We created a couple of posts for this effort, and Doug was a perfect fit given his personality and his human’s own challenges with seasonal allergies. The content we shared help inspire people to enter the contest and think more creatively about their pet photos, and the brand was then able to repurpose the content across their larger advertising spend.
Crowdtap: How important is video to Doug’s overall content strategy?
VB: Video was central to Doug’s strategy from Day 1. His videos often tie into pop culture themes, so they are relatable to the audience. Other times, Doug’s content introduces people to pop culture. My grandma saw Doug’s “Hotline Bling” parody video before she even knew about the Drake song.
On Facebook in particular, short-form video content outperforms all other kinds of content, so that has been our focus beyond some of the still images you might see on Instagram. Of course, since Doug is an animal, these videos take time. A fifteen-second video can take up to two days to shoot, because want to make sure he is comfortable and not overworked. Doug is always in the driver’s seat.
Crowdtap: What’s next for you and Doug?
VB: We have some things in the works that we can’t talk about quite yet, including some partnerships with high-profile events. Beyond that, Doug’s coffee table book will be out before end of year (you can pre-order now). We’re also working on another calendar – Doug is currently among the best-sellers on Amazon.

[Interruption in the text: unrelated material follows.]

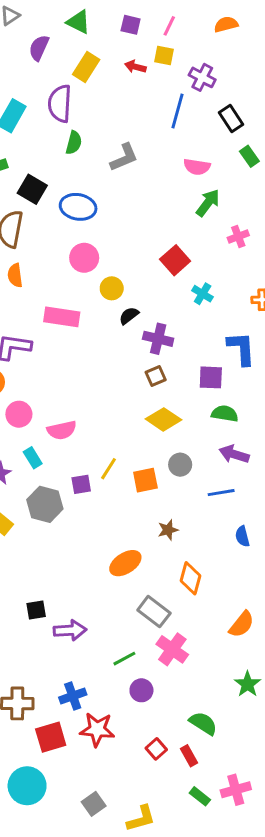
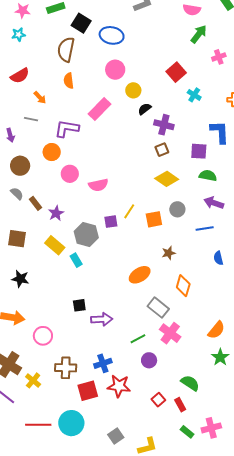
pink rectangle: (62, 317) -> (100, 109), turned -55
cyan rectangle: (33, 458) -> (76, 260), moved
orange semicircle: (242, 624) -> (216, 330), moved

In terms of where influencer marketing is headed, I think we’ll continue to see maturation in this space. Digital creators are beginning to feel the pressure of balancing their creative pursuits with running a business, and that’s where people like me come in for support. For high-profile digital celebrities, having a talent agent and manager is critical to ensuring the best possible experience for both the creator and the brands with which they partner.